Saturday, May 19, 2007

Getting to Know MORA

Media Ownership Reform Act
(Upcoming Legislation to Restore the Fairness Doctrine)
Rep. Maurice Hinchey (D-NY22)

Rep. Hinchey's Website


Bill Summary

I. Guarantees Fairness in Broadcasting

Our airwaves are a precious and limited commodity that belong to the general public. As such, they are regulated by the government. From 1949 to 1987, a keystone of this regulation was the Fairness Doctrine, an assurance that the American audience would be guaranteed sufficiently robust debate on controversial and pressing issues. Despite numerous instances of support from the U.S. Supreme Court, President Reagan's FCC eliminated the Fairness Doctrine in 1987, and a subsequent bill passed by Congress to place the doctrine into federal law was then vetoed by Reagan.



MORA would amend the 1934 Communications Act to restore the Fairness Doctrine and explicitly require broadcast licensees to provide a reasonable opportunity for the discussion of conflicting views on issues of public importance.
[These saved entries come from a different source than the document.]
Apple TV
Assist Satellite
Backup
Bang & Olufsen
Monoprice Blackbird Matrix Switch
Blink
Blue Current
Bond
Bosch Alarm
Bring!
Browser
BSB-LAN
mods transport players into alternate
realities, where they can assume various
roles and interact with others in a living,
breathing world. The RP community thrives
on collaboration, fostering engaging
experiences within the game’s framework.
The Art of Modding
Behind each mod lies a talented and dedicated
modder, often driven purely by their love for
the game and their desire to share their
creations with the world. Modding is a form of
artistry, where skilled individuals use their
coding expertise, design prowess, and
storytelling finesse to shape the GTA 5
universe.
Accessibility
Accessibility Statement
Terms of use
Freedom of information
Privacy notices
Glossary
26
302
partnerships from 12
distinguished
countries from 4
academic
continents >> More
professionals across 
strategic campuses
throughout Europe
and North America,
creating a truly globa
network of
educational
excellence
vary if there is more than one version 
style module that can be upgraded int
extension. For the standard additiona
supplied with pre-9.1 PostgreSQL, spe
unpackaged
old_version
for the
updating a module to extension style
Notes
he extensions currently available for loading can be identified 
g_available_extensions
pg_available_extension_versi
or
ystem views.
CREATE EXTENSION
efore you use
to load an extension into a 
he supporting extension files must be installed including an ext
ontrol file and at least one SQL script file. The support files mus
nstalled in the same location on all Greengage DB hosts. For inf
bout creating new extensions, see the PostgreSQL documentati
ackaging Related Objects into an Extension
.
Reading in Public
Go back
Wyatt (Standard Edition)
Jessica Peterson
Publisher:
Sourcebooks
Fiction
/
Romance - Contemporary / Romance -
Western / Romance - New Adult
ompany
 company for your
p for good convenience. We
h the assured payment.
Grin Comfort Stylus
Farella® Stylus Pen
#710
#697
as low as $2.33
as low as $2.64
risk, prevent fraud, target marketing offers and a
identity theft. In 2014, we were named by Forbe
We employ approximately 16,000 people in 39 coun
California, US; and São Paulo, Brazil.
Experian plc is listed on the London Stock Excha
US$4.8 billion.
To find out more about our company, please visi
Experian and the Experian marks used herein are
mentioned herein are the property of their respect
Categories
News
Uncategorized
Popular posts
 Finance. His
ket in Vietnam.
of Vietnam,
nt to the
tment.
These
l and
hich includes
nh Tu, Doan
II. Restores Broadcast Ownership Limitations



Nearly 60 years ago, the Supreme Court declared that "the widest possible dissemination of information from diverse and antagonistic sources is essential to the welfare of the public, that a free press is essential to the condition of a free society." And yet, today, a mere five companies own the broadcast networks, 90 percent of the top 50 cable networks, produce three-quarters of all prime time programming, and control 70 percent of the prime time television market share. One-third of America's independently-owned television stations have vanished since 1975.



There has also been a severe decline in the number of minority-owned broadcast stations; minorities own a mere four percent of stations today.



* MORA would restore a standard to prevent any one company from owning broadcast stations that reach more than 35 percent of U.S. television households.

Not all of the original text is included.